* Exercise prompt
The word "insured" occurs in some of the lines below; copy each of those lines.

START Input material

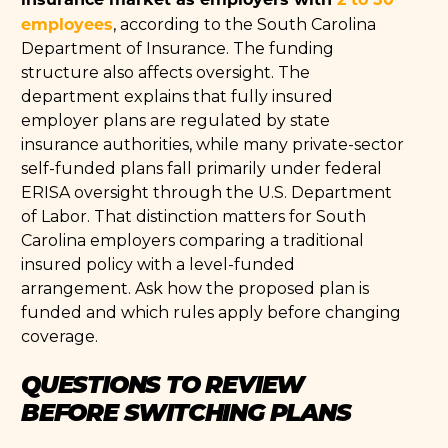
employees
, according to the South Carolina
Department of Insurance. The funding
structure also affects oversight. The
department explains that fully insured
employer plans are regulated by state
insurance authorities, while many private-sector
self-funded plans fall primarily under federal
ERISA oversight through the U.S. Department
of Labor. That distinction matters for South
Carolina employers comparing a traditional
insured policy with a level-funded
arrangement. Ask how the proposed plan is
funded and which rules apply before changing
coverage.
QUESTIONS TO REVIEW
BEFORE SWITCHING PLANS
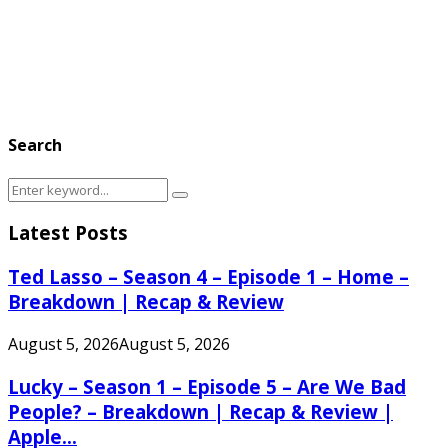
Search
Search
Search
for:
Latest Posts
Ted Lasso – Season 4 – Episode 1 – Home –
Breakdown | Recap & Review
August 5, 2026
August 5, 2026
Lucky – Season 1 – Episode 5 – Are We Bad
People? – Breakdown | Recap & Review |
Apple...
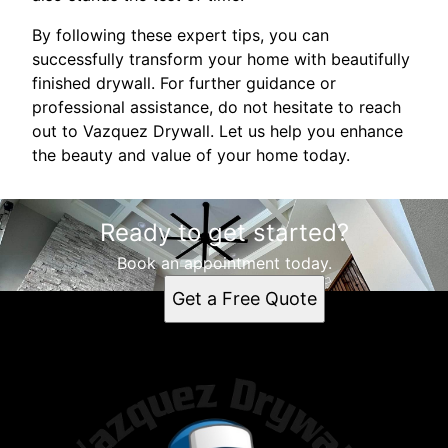
By following these expert tips, you can
successfully transform your home with beautifully
finished drywall. For further guidance or
professional assistance, do not hesitate to reach
out to Vazquez Drywall. Let us help you enhance
the beauty and value of your home today.
Ready to get started?
Book an appointment today.
Get a Free Quote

END Input material

* Solution
department explains that fully insured
insured policy with a level-funded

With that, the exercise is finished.